When they don't do it, people scream at them (see Galactica)
"Journalists" react like this:
> On November 15 Meta unveiled a new large language model called Galactica, designed to assist scientists. But instead of landing with the big bang Meta hoped for, Galactica has died with a whimper after three days of intense criticism. Yesterday the company took down the public demo that it had encouraged everyone to try out.
> Meta’s misstep—and its hubris—show once again that Big Tech has a blind spot about the severe limitations of large language models. There is a large body of research that highlights the flaws of this technology, including its tendencies to reproduce prejudice and assert falsehoods as facts.
> However, Meta and other companies working on large language models, including Google, have failed to take it seriously.
Not really, the LLaMA model is only available on request and access is granted on a "case by case basis" [1], which for most of us is more or less as available as GPT-3 is.
I was mostly talking about access to the trained model weights. The OpenAI API is certainly better than nothing, but it is very restrictive and cost prohibitive for many purposes.
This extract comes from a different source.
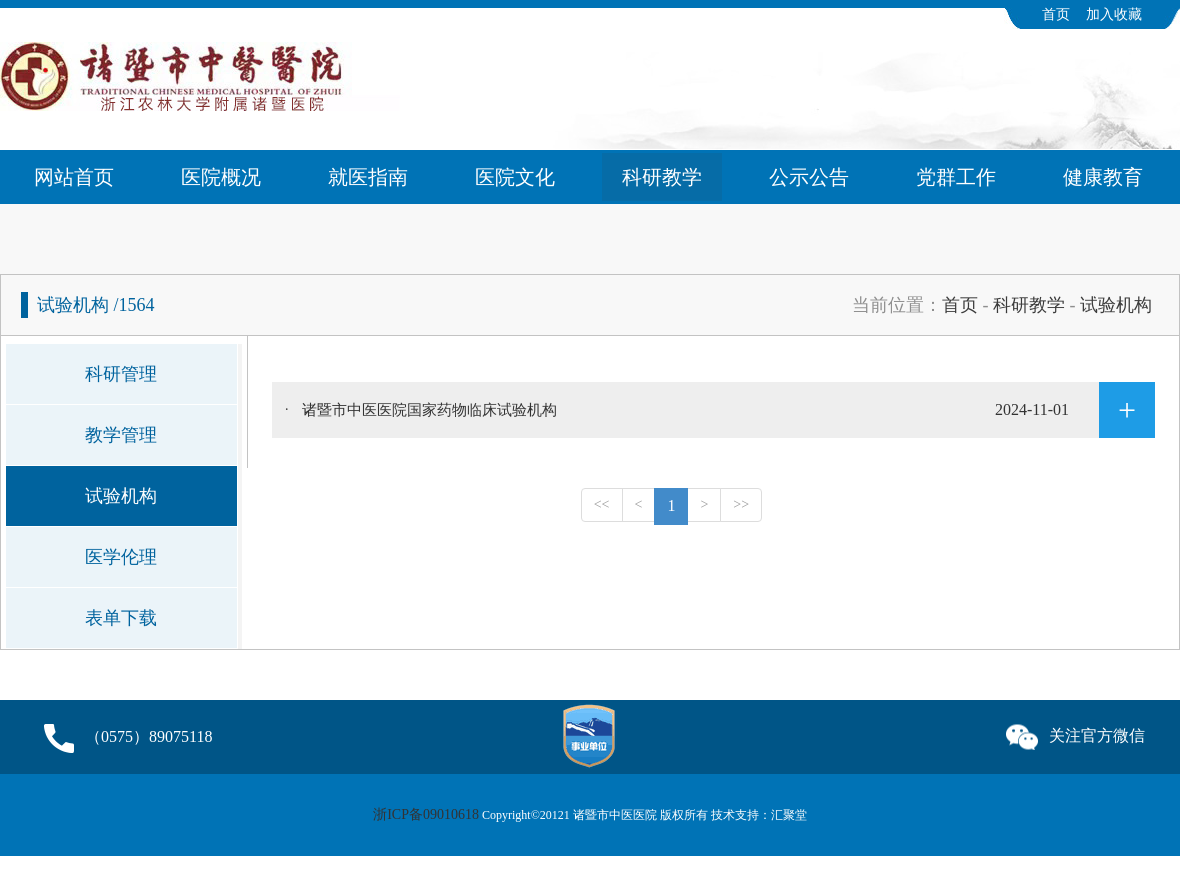 The width and height of the screenshot is (1180, 886). Describe the element at coordinates (1075, 733) in the screenshot. I see `关注官方微信` at that location.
For instance, you have to adhere to the OpenAI usage policies, and while they offer fine-tuning services, it is not likely enough to implement techniques like RLHF, which is the basis for ChatGPT.
That said, if LLaMa can achieve performance competitive with GPT-3 with just 13B parameters, I imagine that it is only a matter of time until open source pre-trained models based on this architecture become available, which would render GPT-3 obsolete.
> LLaMA is creating a lot of excitement because it is smaller than GPT-3 but has better performance. For example, LLaMA's 13B architecture outperforms GPT-3 despite being 10 times smaller.
Exactly. Best part is that it is open-source.
That is worth getting excited about. Not a AI SaaS API owned by a so-called pseudo-non profit company which struggles on API uptime and availablity, just like GitHub.
This is the 'revolution' you are looking for that changes everything. Not ChatGPT.
Indeed.
All the weights for all the models will be available one way or the other very soon.
The proprietary nature of the weights is not going to be a bottleneck for more than a month, if I had to guess.
The other bottle-neck to personal use — the hardware required to run (not train from scratch) the thing - is going to be gone within the year I bet. I would assume some clever bloke is going to be able to prune the model or decrease the precision of the weights and discover you can get good-enough results with 1/10th of the memory.